It's surprising today when a Republican leader voices support for the mildest forms of gun control. In the aftermath of the Umpqua Community College shooting, Republican presidential candidates have either dismissed calls for any federal action or shifted the conversation to mental health issues. For them, expanded gun control legislation seems out of the question.
But Republican support for gun control actually wasn't that unbelievable only a couple of decades ago.
In 1991, Republican hero Ronald Reagan wrote a New York Times op-ed making the case for the Brady bill, which was named after Reagan's press secretary, who was shot during an assassination attempt. The law established federal background checks for firearm purchases and created a five-day waiting period to give law enforcement time to run these checks. (The waiting period was eventually replaced by an instant background check system, which can be extended to three days if the results of the check aren't immediately clear.)
Reagan, who was himself a shooting victim during his time in office, wrote:
It was on that day 10 years ago that a deranged young man standing among reporters and photographers shot a policeman, a Secret Service agent, my press secretary and me on a Washington sidewalk. …
[F]our lives were changed forever, and all by a Saturday-night special — a cheaply made .22 caliber pistol — purchased in a Dallas pawnshop by a young man with a history of mental disturbance.
This nightmare might never have happened if legislation that is before Congress now — the Brady bill — had been law back in 1981.
One problem with Reagan's argument is that even today, it's entirely possible that his shooter could have bought the "cheaply made .22 caliber pistol" thanks to a specific loophole in federal law: Federal background checks aren't necessary for sales between individuals, so someone with a criminal record or a history of mental illness can find an individual seller (perhaps at a gun show or the internet) and buy a handgun without a background check.

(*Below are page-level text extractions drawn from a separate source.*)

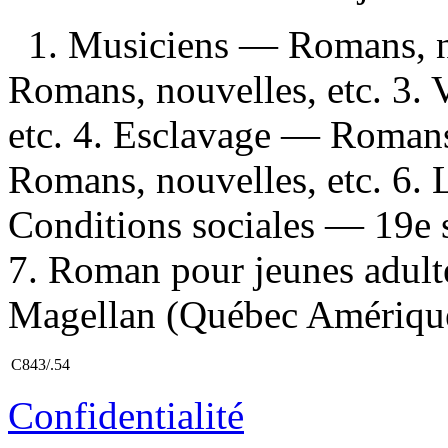
1. Musiciens — Romans, no
Romans, nouvelles, etc. 3.
etc. 4. Esclavage — Romans
Romans, nouvelles, etc. 6.
Conditions sociales — 19e 
7. Roman pour jeunes adultes
Magellan (Québec Amérique
C843/.54
Confidentialité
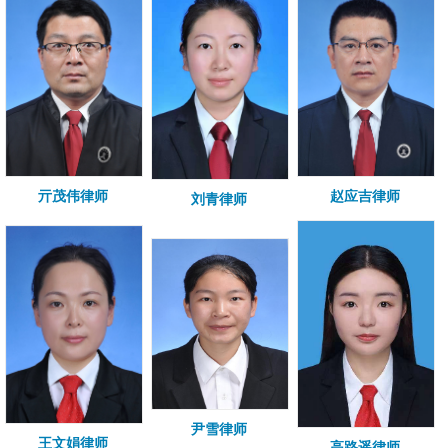
亓茂伟律师
赵应吉律师
刘青律师
尹雪律师
王文娟律师
高路遥律师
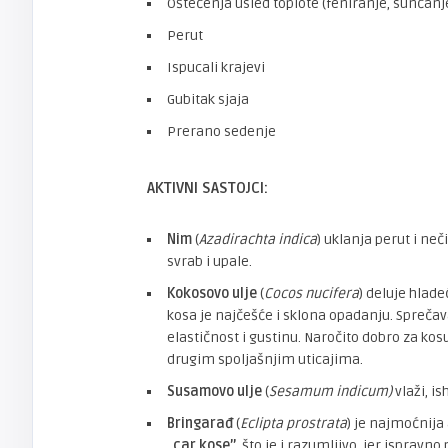
Oštećenja usled toplote (feniranje, sunčanj
Perut
Ispucali krajevi
Gubitak sjaja
Prerano sedenje
AKTIVNI SASTOJCI:
Nim
(
Azadirachta indica
) uklanja perut i ne
svrab i upale.
Kokosovo ulje
(
Cocos nucifera
) deluje hlad
kosa je najčešće i sklona opadanju. Sprečava
elastičnost i gustinu. Naročito dobro za kosu
drugim spoljašnjim uticajima.
Susamovo ulje
(
Sesamum indicum)
vlaži, i
Bringarađ
(
Eclipta prostrata
) je najmoćnija
,,
car kose’’
, što je i razumljivo, jer isprav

Some states legally closed this loophole on their own, but most have not — and neither has the federal government.
Even when background checks are necessary under the law, it's entirely possible that they won't be completed in the three days given to law enforcement — because the background check system is notoriously underfunded. This has seemingly led to deaths in devastating cases: According to the New York Times, mass shooters in Charleston, South Carolina, and Binghamton, New York, managed to obtain guns despite red flags in their history, because federal background checks weren't adequately completed in time.
But the Senate, through a mostly Republican filibuster, blocked even a modest bill in 2013 that would have provided the background check system with more funding and closed some loopholes. As a result, many guns in the US are bought without a background check — despite Reagan's plea to make sure this kind of thing can't happen anymore.